By Andrew Hawk
Teachers who are new to the field rely on mentor teachers to help them tread water during their first couple of years of teaching. Some states go so far as to train and compensate veteran teachers to help ensure that new teachers receive the mentoring they need and deserve. Whether formal or informal, this relationship is vital to the success of any new teacher. Today we will pull back another layer of adapting to life during the COVID-19 pandemic and examine how to mentor new teachers during this time.
It’s Okay to Not Have All the Answers
Right now, we are all learning as we go. Figuring out how to navigate the world—and our schools—during the pandemic is new to everyone. Veteran teachers are having to reinvent a lot of processes we have taken for granted in the past, while new teachers are trying to learn processes that are in the middle of that reinvention. If you are mentoring a new teacher, know that it is okay if you do not have an answer for every question or every circumstance that arises. Model how to be a confident professional to your mentee and how to find answers when needed.
Open Your Network
Every teacher has a network of trusted colleagues and peers. When new staff members join a building, they have to build their own network. Do what you can to help expedite this process and encourage relationship building between your mentee and your colleagues. You may find the new teacher has lot to offer to the group.
Let Them Take the Lead
Does it seem like the new teacher has a leg up on virtual education or how to remediate instruction in a socially distanced classroom? Chances are they may still have been attending college when the pandemic first started. Some of the last classes they took could have offered new strategies or information on how to operate today. Make the most of your mentee’s expertise and let them take the lead when they have knowledge to share. This will help your school while also building the new teacher’s confidence.
Help Them Focus on Positives
Assist your mentee in looking for positive things each day on which to focus. Students are still having “a-ha” moments. Teachers can still brighten a student’s day, even from a distance. Look for something positive each day and model it for your new teacher. However, also be mindful that you are likely to encounter a range of emotions including sadness, anger, anxiety, and frustration. These feelings are not out of place, particularly given our current circumstances. We need to help the people around us work through these feeling in productive ways. Acknowledging that it is okay to experience a range of emotions is a good first step.
Teach Them It’s Okay to Say No
It is a little-talked-about fact that veteran teachers tend to let a lot of extra work fall on new teachers’ plates.

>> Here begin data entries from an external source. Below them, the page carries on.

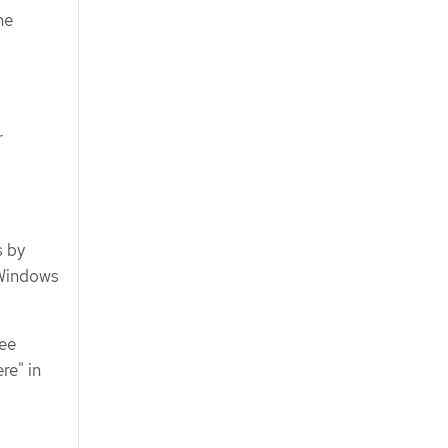
he
r
s by
 Windows
See
re" in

Extra duties and club sponsorships are just two examples of new activities that seem to end up being handled by new teachers (when a new teacher is available). I remember my first year of teaching and how I quickly became the coach of the school’s math team and the assistant chairperson of the Response to Intervention Team. I was also handed the task of scheduling all of my grade level’s field trips for the year. Be sure the new teacher you are mentoring knows it is okay to say no to some of these things or to ask for support. Especially right now, we all seem to find ourselves with more responsibilities than usual, and we all need to be mindful of keeping workloads as fair as possible.
Talk Through How You Used to Do Things
My school is not taking any field trips this year. We are not hosting any community nights or any awards programs. One problem with this is that I have a first-year teacher who will miss out on the planning aspect of these events. Make a list of things like this and talk your new teacher through each process. At the very least, this will offer the new teacher knowledge and information they can tap into in the future when such activities return.
Check In Regularly
Teaching is an emotionally taxing career. The stress added by the COVID-19 pandemic has only compounded this truth. Even before the pandemic, I always told first-year teachers that their first year would be the best and worst year of their career. New teachers are still building the emotional stamina required to teach, and it is very possible that now, especially, new teachers will quickly find themselves emotionally exhausted. Check in regularly with your mentee and encourage them to find ways to decompress and recharge.
Stay healthy, everyone!
Andrew Hawk has worked in public education for 18 years. He started as a teaching assistant in a special education classroom. He completed his bachelor’s degree in elementary education at Indiana University East in Richmond, Indiana. Andrew has taught first, second, and fifth grades as a classroom teacher. In 2011, he earned his master’s degree in special education from Western Governor’s University. Andrew has worked as a resource room teacher and also has taught in a self-contained classroom for students on the autism spectrum. In 2017, he earned a master’s degree in educational leadership, also from Western Governor’s University. This is Andrew’s first year as a building principal. He is the principal of an elementary school that houses kindergarten through fifth grades. When Andrew is not preparing for school, he enjoys spending time with this wife and two daughters.